STRANGERVIEWS – Presiden Korea Selatan Yoon Suk Yeol meminta maaf pada Sabtu, 7 Desember 2024, atas pernyataan darurat militernya yang singkat awal minggu ini, tetapi menolak seruan untuk mengundurkan diri, bahkan dari dalam partainya sendiri. Permintaan maaf itu disampaikan beberapa jam sebelum pemungutan suara pemakzulan yang direncanakan yang dipimpin oleh anggota parlemen oposisi. Dalam pidato yang disiarkan di televisi, Yoon menggambarkan keputusan itu sebagai tindakan putus asa dan bertanggung jawab, tetapi berjanji tidak akan ada upaya lebih lanjut untuk menerapkan darurat militer.
Deklarasi kontroversial itu, yang dicabut hanya enam jam setelah dikeluarkan, telah menjerumuskan Korea Selatan ke dalam krisis politik terburuk dalam beberapa dekade, mengguncang citranya sebagai negara demokrasi yang sukses. Yoon menyerahkan masa depan politiknya di tangan partainya, dengan mengatakan bahwa mereka dapat memutuskan langkah-langkah untuk menstabilkan situasi. Namun, pemimpin partainya, Han Dong-hoon, berpendapat bahwa pengunduran diri Yoon tidak dapat dihindari, dan menggambarkannya sebagai orang yang tidak layak untuk memimpin.
Berdasarkan konstitusi, jika Yoon mengundurkan diri atau dimakzulkan, Perdana Menteri Han Duck-soo akan bertindak sebagai penjabat presiden, dengan pemilihan presiden yang harus dilakukan dalam waktu 60 hari. Anggota parlemen diperkirakan akan memberikan suara untuk pemakzulan pada pukul 5 sore pada hari Sabtu, dengan para pemimpin oposisi menjanjikan upaya lain jika usulan tersebut gagal.
Tekanan publik terhadap Yoon terus meningkat, dengan ribuan orang berunjuk rasa di luar gedung parlemen pada Jumat malam. Untuk memakzulkannya, setidaknya delapan anggota partainya harus bergabung dengan pihak oposisi dalam pemungutan suara.
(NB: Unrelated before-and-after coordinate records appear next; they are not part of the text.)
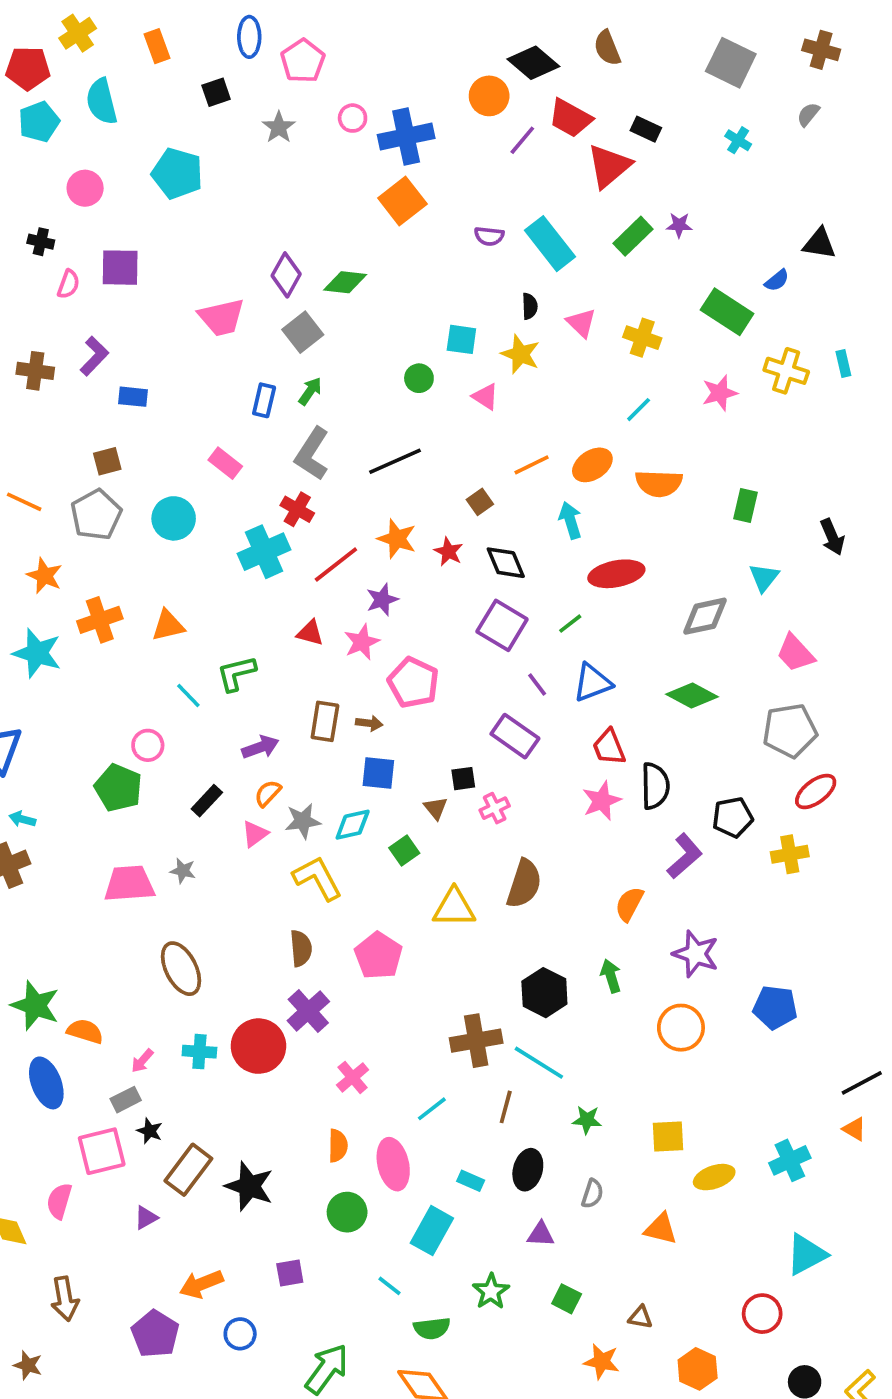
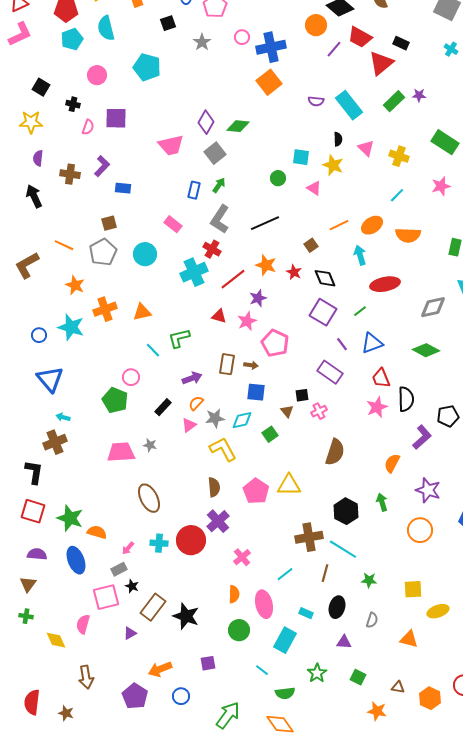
yellow triangle: (454, 908) -> (289, 485), moved
orange hexagon: (698, 1369) -> (430, 698), moved

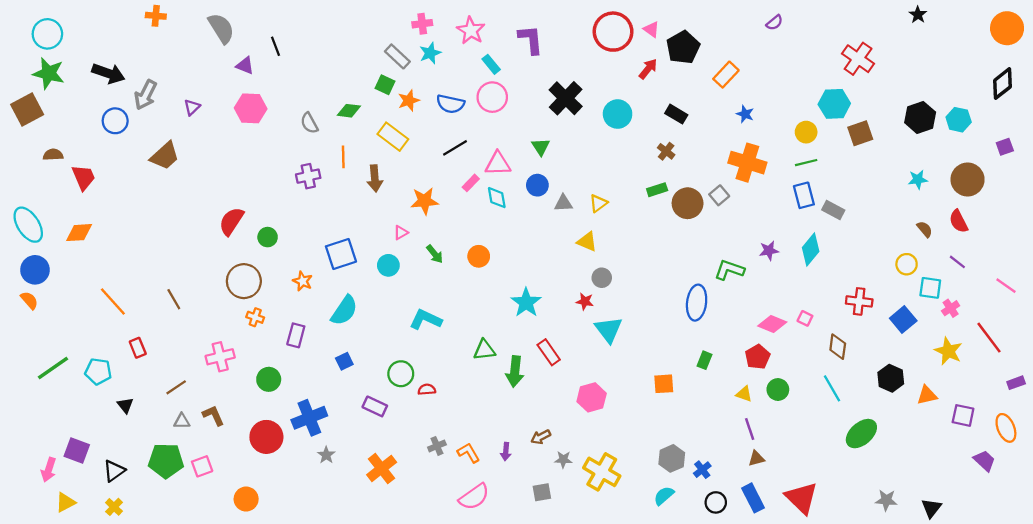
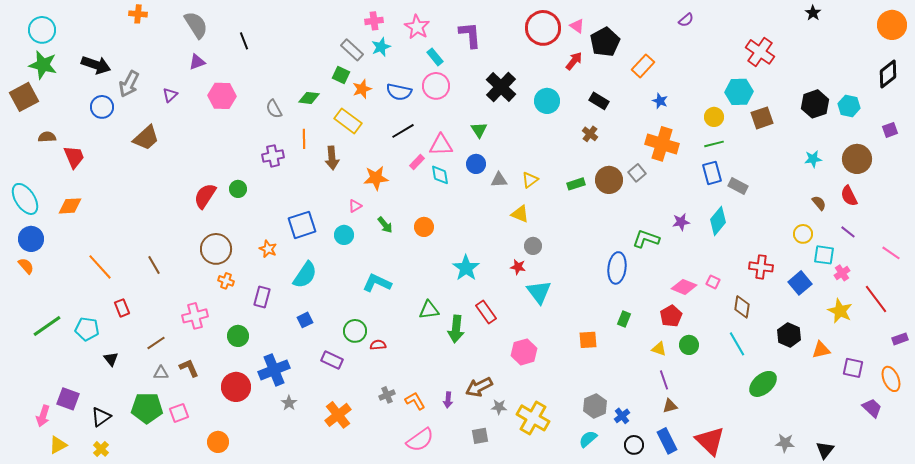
purple triangle: (245, 65) -> (197, 62), moved, turned -42
green rectangle: (657, 190) -> (576, 184), moved
green circle: (268, 237) -> (238, 189), moved
brown arrow: (541, 437) -> (479, 387), size x1.5

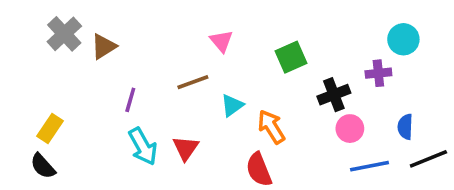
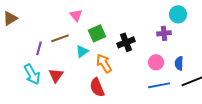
green square: (291, 57) -> (97, 33), moved
black cross: (334, 95) -> (126, 42), moved
purple line: (130, 100) -> (39, 48), moved
pink circle: (350, 129) -> (156, 62), moved

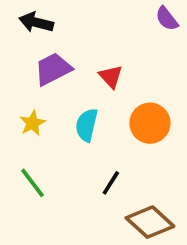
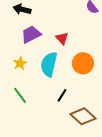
cyan semicircle: (87, 125) -> (49, 64), size x1.4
Jika pemakzulan itu lolos, maka akan dilanjutkan ke Mahkamah Konstitusi, di mana enam dari sembilan hakim harus menyetujuinya.
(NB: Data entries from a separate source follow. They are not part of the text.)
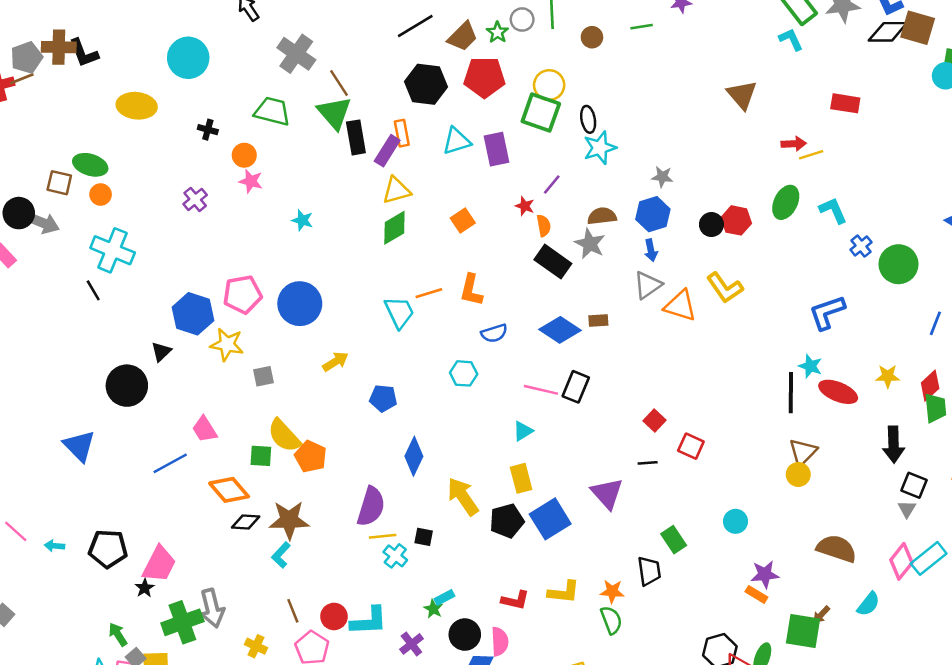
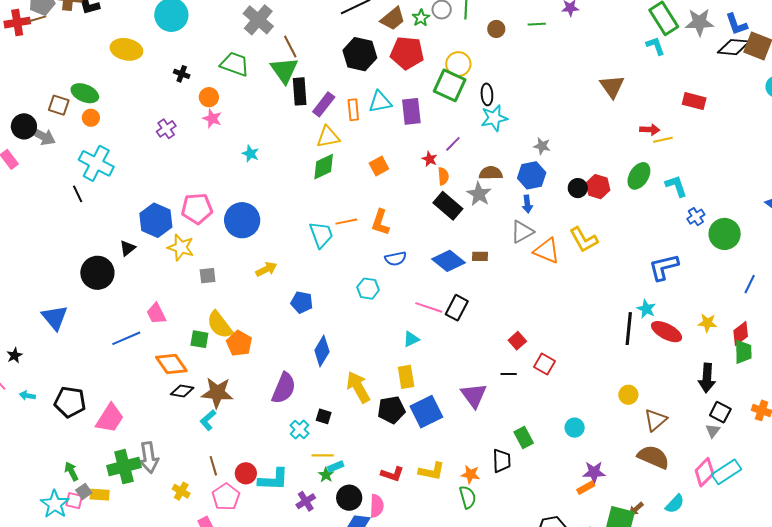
orange rectangle: (402, 133) -> (353, 110), moved
brown triangle: (803, 452) -> (655, 420), moved
yellow line: (383, 536) -> (323, 455), moved
black star: (145, 588) -> (15, 355), moved
orange rectangle: (756, 594) -> (586, 488), turned -66

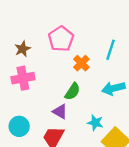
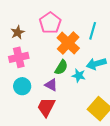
orange cross: (81, 63) -> (68, 43), size x1.6
cyan star: (95, 123) -> (79, 76), moved
cyan circle: (19, 126) -> (22, 86), moved

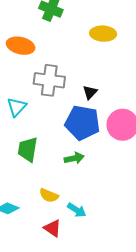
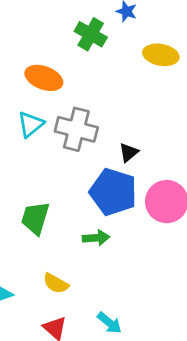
yellow ellipse: (103, 34) -> (161, 55), moved
cyan triangle: (17, 107) -> (31, 124), moved
cyan arrow: (77, 210) -> (109, 323), moved

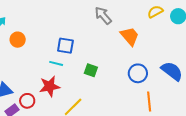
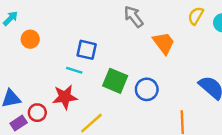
yellow semicircle: (155, 12) -> (196, 16), turned -35
green square: (91, 70) -> (115, 81), size x1.5
blue circle: (138, 73) -> (147, 89), moved

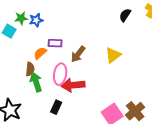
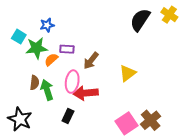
black semicircle: (125, 15) -> (140, 20), size x1.6
green star: (21, 18) -> (37, 48), moved, size x1.5
yellow triangle: (113, 55) -> (128, 73), moved
brown semicircle: (30, 69) -> (35, 83), moved

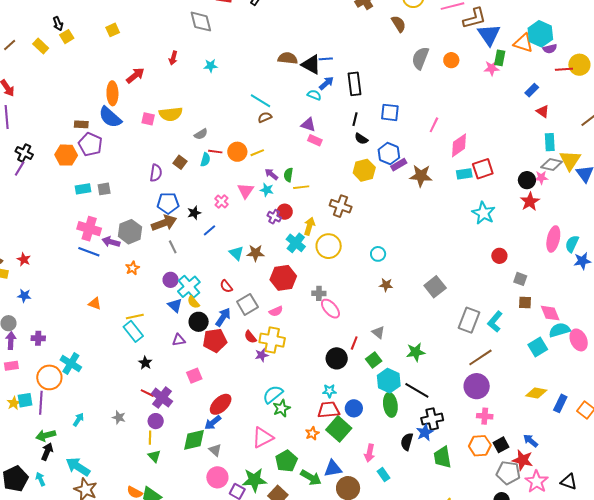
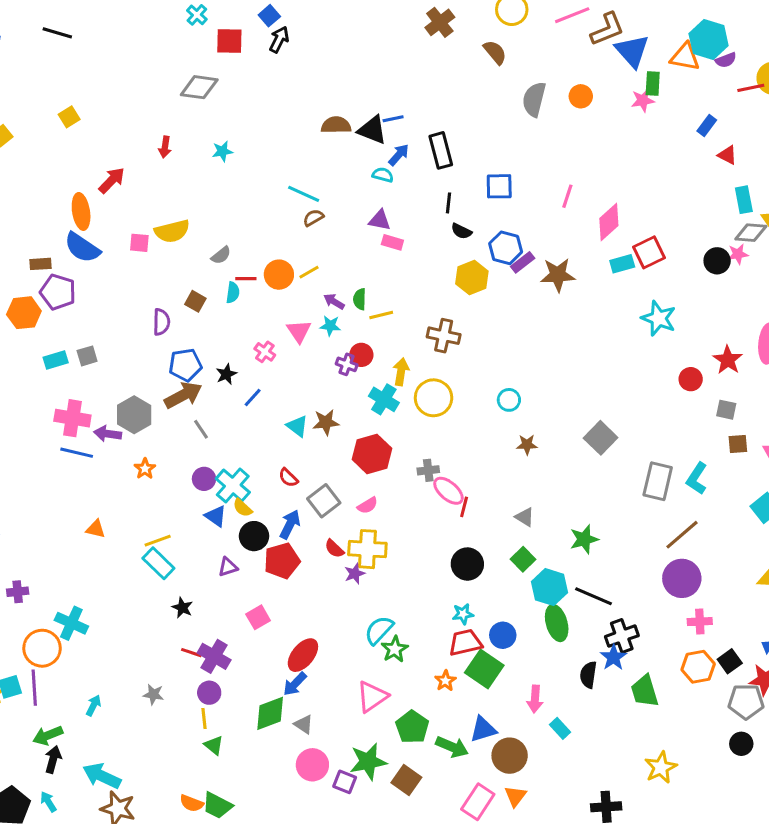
gray diamond: (201, 22) -> (199, 87), turned -60
red star: (530, 202) -> (728, 360), moved
red line: (354, 343) -> (464, 507), moved

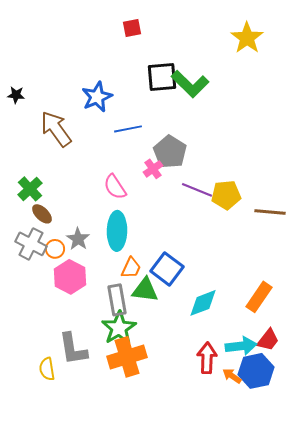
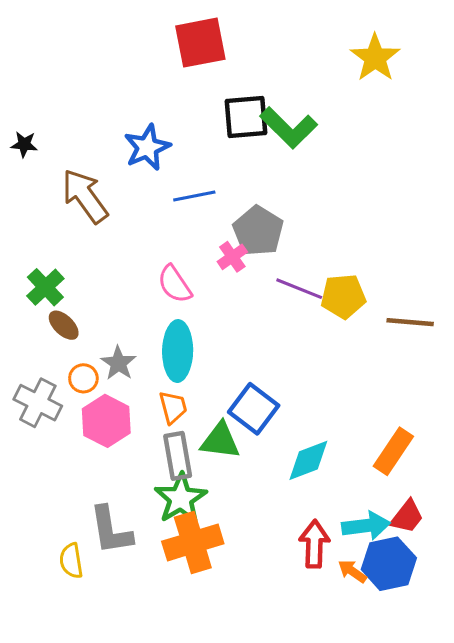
red square: (132, 28) -> (200, 43), size x1.8
gray cross: (31, 244) -> (38, 403), moved
orange trapezoid: (131, 268) -> (173, 407), moved, turned -40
Kontroversi Darurat Militer
Yoon mengejutkan negara itu dengan memberlakukan darurat militer pada hari Selasa, dengan alasan ancaman dari “pasukan komunis Korea Utara” dan elemen-elemen anti-negara. Dekrit tersebut memberikan kekuasaan yang sangat besar kepada militer tetapi dengan cepat ditarik setelah mendapat reaksi keras. Ia juga menuduh Majelis Nasional merusak fungsi dan keamanan pemerintah melalui salah urus anggaran dan upaya pemakzulan.
Langkah tersebut semakin mengisolasi Yoon secara politik karena ia berjuang melawan skandal, tekanan oposisi, dan perpecahan dalam partainya sendiri. Di tingkat internasional, hal itu menuai kritik langka dari AS, dengan Menteri Pertahanan Lloyd Austin membatalkan kunjungan ke Korea Selatan. Kepemimpinan Yoon, yang pernah dipuji karena memperjuangkan demokrasi, kini tengah diawasi.
Tindakan Yoon telah menarik perbandingan dengan pemakzulan mantan Presiden Park Geun-hye tahun 2016, yang digulingkan setelah protes publik selama berbulan-bulan. Para pengunjuk rasa yang menuntut pemakzulan Yoon telah menghidupkan kembali demonstrasi serupa, dengan mengadakan acara peringatan dengan menyalakan lilin di luar gedung parlemen.
Jaksa sedang menyelidiki Yoon dan para pejabatnya atas tuduhan pemberontakan dan penyalahgunaan kekuasaan. Jika terbukti bersalah, mereka akan menghadapi hukuman berat, termasuk penjara seumur hidup atau hukuman mati. Krisis yang sedang berlangsung ini dapat memakan waktu berbulan-bulan untuk diselesaikan dan semakin mengganggu stabilitas politik negara.